Ici, c’était pour moi comme un refuge, pour trouver de l’aide. C’est dur de voir que l’on n’est pas accepté. Il faut lutter tous les jours, ressasser la vie que j’ai vécue avant, et les douleurs qui vont avec, à chaque demande. C’est comme une torture morale qui ne s’arrête jamais. Il faudrait que les personnes soient au courant et suivent les dossiers.” – Ruth

Des choses vécues mais difficile à prouver

« Tous, nous sommes partis et arrivés ici pour de vrais problèmes », insiste Ousmane*. Ce jeune Guinéen, étudiant depuis plus de deux ans en France, a lui reçu deux avis d’expulsion, malgré les documents attestant de son parcours universitaire ou du bénévolat qu’il a effectué. « Le problème c’est aussi que l’on a vécu des choses pour lesquelles il est difficile de trouver des preuves. Ce n’est pas comme si notre gouvernement allait venir témoigner de ce qu’il nous a fait subir. »

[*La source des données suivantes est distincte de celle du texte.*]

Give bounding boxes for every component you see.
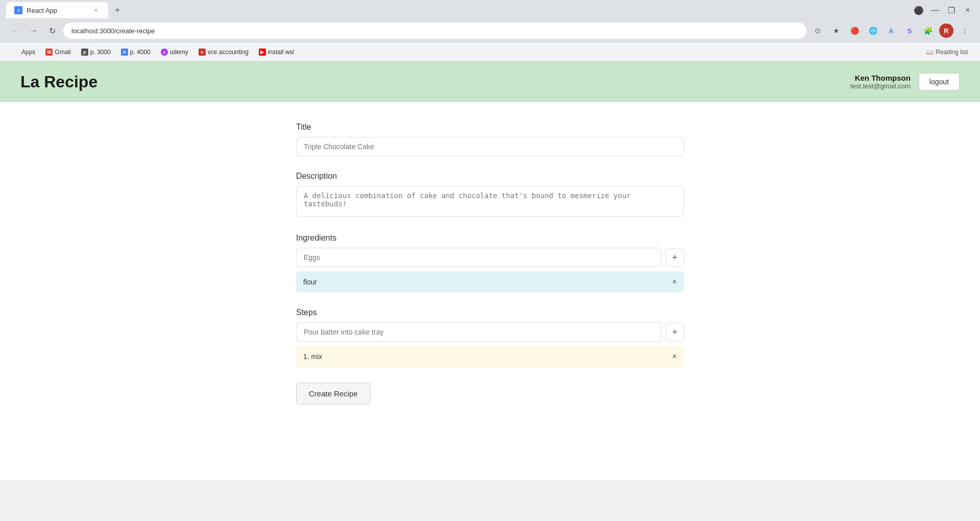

Lui ne se dit pas étonné de cette multiplication des OQTF, au Havre comme ailleurs, depuis qu’il a entendu la promesse faite par Emmanuel Macron d’un « taux d’exécution de 100% des reconduits à la frontière », politique que le président a réaffirmée en juin dernier.

Pour l’Ahseti, l’augmentation des mesures d’expulsion est aussi synonyme de l’augmentation des recours. En découle « un encombrement des cabinets d’avocats, de l’aide juridictionnelle, du tribunal administratif… souligne Francis Lecomte. C’est beaucoup d’argent utilisé pour faire souffrir des gens que l’on pourrait plutôt employer pour les accueillir. »

*Les prénoms ont été modifiés pour préserver l’anonymat des personnes ayant accepté de témoigner.